WORK ORDER =
After locating the line with "Utilizzo della voce passiva nel lituano", reproduce that line and every one following it exactly, up to the end of the entries.

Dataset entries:

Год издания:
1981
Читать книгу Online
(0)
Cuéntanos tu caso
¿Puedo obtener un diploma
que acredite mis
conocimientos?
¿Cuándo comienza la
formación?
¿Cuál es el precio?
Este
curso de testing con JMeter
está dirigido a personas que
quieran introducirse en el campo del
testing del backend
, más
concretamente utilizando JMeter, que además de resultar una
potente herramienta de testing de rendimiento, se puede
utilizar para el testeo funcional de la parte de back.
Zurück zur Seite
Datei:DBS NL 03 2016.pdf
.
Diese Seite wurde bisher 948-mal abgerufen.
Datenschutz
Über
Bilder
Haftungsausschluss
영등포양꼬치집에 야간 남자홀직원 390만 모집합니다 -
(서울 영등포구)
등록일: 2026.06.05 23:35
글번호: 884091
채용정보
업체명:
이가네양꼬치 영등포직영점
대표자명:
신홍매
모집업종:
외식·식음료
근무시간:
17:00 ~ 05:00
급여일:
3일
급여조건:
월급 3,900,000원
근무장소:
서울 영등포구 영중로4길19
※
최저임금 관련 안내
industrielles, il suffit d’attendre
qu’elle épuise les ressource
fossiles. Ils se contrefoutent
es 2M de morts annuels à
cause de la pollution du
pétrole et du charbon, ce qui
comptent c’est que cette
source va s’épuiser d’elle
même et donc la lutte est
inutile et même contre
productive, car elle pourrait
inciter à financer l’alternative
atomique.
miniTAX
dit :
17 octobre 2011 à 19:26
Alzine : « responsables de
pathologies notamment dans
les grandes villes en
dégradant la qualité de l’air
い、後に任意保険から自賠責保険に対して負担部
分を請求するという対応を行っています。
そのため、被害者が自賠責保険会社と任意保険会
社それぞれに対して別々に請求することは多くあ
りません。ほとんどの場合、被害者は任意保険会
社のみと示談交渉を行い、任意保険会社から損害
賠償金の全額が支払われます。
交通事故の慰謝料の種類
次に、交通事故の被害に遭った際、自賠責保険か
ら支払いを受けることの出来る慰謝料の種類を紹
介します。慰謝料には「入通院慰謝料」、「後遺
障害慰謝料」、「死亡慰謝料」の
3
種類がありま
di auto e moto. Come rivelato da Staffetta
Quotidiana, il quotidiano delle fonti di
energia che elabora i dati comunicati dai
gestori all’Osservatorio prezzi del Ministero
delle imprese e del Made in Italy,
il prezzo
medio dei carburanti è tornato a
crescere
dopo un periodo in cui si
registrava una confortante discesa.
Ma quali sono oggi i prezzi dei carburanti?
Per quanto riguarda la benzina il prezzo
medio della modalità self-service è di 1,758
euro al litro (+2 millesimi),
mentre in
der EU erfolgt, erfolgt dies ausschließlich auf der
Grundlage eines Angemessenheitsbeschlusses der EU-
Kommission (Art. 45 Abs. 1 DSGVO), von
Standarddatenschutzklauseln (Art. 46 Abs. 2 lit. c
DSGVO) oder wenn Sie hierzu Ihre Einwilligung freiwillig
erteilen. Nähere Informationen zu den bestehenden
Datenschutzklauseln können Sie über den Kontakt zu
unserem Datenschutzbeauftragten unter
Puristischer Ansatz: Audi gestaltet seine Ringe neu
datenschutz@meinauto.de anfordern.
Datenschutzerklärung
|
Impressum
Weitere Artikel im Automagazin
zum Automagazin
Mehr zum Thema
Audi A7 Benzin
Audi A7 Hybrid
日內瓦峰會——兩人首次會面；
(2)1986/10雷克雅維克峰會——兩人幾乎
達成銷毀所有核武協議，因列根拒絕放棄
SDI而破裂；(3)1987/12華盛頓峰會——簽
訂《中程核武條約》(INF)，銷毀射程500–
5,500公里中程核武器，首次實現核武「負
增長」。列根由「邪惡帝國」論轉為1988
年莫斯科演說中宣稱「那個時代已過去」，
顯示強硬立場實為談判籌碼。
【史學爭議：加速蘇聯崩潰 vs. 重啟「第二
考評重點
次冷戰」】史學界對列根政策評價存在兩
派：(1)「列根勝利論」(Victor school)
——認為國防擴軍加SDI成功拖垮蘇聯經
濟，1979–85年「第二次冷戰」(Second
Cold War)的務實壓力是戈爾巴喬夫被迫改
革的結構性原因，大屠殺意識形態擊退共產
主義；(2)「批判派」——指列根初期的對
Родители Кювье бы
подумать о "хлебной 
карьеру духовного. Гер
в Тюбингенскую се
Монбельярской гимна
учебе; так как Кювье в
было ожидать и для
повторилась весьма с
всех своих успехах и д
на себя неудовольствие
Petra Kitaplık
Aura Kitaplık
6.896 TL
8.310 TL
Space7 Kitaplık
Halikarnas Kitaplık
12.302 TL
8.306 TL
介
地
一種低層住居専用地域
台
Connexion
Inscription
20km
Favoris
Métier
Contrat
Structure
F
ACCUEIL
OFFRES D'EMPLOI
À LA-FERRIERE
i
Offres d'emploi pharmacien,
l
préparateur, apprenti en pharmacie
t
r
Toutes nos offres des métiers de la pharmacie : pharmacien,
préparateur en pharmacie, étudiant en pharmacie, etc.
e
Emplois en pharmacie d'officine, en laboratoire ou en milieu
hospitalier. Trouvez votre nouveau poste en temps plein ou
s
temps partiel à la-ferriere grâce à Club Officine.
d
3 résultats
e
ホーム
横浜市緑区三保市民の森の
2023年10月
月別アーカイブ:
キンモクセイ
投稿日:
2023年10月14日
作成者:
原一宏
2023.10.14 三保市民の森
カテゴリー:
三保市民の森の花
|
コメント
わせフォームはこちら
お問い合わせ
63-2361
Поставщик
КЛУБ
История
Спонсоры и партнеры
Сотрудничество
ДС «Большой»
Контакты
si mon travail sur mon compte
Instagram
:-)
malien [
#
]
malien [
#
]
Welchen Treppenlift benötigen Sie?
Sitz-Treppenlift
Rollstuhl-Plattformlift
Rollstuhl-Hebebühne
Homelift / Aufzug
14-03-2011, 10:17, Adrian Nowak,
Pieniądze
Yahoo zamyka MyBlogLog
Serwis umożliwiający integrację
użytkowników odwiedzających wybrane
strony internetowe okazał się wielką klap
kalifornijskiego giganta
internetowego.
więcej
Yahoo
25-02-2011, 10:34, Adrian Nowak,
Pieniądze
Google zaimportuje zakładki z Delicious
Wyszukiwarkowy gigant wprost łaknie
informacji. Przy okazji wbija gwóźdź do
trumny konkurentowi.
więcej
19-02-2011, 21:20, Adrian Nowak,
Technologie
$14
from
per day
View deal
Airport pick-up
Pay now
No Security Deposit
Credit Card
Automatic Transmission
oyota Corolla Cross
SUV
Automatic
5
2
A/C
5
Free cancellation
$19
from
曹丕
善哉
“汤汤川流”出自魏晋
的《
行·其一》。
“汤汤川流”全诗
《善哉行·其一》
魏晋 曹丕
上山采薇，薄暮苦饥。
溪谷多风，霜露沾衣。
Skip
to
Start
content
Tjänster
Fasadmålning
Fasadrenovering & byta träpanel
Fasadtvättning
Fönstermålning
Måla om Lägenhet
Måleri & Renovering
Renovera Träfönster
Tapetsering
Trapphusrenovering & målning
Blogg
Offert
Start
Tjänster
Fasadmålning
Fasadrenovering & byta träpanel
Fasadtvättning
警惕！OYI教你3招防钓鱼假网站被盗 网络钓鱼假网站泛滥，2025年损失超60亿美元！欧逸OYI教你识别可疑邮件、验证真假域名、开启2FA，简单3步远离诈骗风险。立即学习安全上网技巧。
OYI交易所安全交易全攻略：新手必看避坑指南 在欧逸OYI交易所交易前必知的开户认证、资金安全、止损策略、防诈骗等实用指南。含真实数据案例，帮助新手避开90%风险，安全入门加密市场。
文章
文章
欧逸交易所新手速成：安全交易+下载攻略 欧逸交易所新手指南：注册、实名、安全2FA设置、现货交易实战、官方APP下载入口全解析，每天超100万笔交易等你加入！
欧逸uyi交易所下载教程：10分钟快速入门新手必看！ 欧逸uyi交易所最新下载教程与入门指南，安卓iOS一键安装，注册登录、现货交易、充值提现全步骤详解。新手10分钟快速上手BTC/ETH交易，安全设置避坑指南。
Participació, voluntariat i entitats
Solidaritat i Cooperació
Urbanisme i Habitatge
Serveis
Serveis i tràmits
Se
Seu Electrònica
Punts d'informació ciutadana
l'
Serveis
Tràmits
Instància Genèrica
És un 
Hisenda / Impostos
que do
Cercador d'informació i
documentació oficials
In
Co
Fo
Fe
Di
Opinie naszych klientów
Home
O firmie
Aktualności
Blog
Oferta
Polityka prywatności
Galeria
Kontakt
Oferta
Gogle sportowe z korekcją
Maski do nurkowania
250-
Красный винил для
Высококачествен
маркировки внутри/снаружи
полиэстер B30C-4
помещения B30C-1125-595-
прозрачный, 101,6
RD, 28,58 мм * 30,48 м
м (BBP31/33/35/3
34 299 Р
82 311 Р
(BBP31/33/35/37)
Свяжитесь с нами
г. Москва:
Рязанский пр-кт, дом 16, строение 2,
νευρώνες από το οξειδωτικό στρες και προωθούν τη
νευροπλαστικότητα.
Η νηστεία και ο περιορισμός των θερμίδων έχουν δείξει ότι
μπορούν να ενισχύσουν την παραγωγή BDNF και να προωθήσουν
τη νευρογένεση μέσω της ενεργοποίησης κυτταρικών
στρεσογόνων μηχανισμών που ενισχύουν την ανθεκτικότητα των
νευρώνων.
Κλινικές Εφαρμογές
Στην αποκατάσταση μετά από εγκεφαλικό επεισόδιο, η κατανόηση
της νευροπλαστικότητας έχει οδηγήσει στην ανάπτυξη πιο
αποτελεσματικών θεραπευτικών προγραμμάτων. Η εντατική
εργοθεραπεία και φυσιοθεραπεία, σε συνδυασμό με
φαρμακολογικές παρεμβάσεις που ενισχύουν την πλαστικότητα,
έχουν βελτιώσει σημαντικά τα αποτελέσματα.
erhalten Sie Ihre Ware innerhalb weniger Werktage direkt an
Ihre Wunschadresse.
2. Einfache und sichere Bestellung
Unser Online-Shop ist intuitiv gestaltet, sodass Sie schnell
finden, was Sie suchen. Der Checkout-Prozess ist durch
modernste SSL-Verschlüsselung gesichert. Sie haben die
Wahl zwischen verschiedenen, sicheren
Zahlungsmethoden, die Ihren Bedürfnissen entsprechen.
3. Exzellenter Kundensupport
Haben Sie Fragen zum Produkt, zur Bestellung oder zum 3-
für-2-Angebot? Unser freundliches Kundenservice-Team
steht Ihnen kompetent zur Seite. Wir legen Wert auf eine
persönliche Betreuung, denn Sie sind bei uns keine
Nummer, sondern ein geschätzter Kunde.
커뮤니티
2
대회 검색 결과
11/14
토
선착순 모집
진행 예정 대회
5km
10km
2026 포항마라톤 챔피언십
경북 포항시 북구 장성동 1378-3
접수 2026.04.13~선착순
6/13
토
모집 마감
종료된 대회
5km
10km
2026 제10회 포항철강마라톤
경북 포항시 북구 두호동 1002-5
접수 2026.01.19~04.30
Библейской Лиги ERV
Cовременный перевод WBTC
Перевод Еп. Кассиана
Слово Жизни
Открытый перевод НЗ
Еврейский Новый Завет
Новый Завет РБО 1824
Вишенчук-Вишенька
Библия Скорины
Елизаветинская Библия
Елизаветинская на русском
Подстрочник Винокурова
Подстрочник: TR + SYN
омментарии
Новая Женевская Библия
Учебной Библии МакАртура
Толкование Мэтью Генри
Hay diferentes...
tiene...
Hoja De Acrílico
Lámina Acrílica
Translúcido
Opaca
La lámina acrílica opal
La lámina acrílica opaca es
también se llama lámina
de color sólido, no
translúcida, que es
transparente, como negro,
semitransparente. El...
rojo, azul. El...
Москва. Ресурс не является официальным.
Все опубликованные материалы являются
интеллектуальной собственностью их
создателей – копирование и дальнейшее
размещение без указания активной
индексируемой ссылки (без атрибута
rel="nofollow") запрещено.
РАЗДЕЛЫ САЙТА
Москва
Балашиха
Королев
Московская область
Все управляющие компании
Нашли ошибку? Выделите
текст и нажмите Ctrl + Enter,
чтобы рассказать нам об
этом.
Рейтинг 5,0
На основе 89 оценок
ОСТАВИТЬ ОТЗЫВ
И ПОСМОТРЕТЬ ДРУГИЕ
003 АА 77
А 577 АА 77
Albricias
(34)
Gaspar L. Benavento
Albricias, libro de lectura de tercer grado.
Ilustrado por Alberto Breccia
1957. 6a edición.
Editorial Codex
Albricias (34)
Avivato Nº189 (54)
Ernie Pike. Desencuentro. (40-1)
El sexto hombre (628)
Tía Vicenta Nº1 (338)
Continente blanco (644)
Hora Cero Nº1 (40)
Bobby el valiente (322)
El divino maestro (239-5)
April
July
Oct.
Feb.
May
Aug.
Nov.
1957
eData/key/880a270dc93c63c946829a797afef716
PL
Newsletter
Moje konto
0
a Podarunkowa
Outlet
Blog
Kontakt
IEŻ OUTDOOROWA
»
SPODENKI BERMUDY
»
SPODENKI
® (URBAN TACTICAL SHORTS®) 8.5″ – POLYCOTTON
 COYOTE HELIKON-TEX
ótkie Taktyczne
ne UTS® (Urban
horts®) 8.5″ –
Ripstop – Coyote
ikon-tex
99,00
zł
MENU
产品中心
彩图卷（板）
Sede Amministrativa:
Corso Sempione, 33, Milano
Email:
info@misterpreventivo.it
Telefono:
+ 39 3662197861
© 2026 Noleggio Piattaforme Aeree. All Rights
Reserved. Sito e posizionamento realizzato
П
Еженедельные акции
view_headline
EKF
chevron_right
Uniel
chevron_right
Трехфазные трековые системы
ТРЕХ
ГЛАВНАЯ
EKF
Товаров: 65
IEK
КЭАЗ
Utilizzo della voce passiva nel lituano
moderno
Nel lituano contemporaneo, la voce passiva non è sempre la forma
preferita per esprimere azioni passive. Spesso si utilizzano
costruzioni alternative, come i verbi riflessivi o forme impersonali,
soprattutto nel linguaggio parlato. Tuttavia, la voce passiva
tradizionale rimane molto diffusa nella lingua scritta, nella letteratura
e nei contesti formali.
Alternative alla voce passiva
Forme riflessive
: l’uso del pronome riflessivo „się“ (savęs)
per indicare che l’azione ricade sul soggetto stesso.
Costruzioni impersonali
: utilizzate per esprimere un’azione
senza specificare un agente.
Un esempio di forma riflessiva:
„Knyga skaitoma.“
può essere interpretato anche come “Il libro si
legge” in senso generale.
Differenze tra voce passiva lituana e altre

TASK RESULT =
Utilizzo della voce passiva nel lituano
moderno
Nel lituano contemporaneo, la voce passiva non è sempre la forma
preferita per esprimere azioni passive. Spesso si utilizzano
costruzioni alternative, come i verbi riflessivi o forme impersonali,
soprattutto nel linguaggio parlato. Tuttavia, la voce passiva
tradizionale rimane molto diffusa nella lingua scritta, nella letteratura
e nei contesti formali.
Alternative alla voce passiva
Forme riflessive
: l’uso del pronome riflessivo „się“ (savęs)
per indicare che l’azione ricade sul soggetto stesso.
Costruzioni impersonali
: utilizzate per esprimere un’azione
senza specificare un agente.
Un esempio di forma riflessiva:
„Knyga skaitoma.“
può essere interpretato anche come “Il libro si
legge” in senso generale.
Differenze tra voce passiva lituana e altre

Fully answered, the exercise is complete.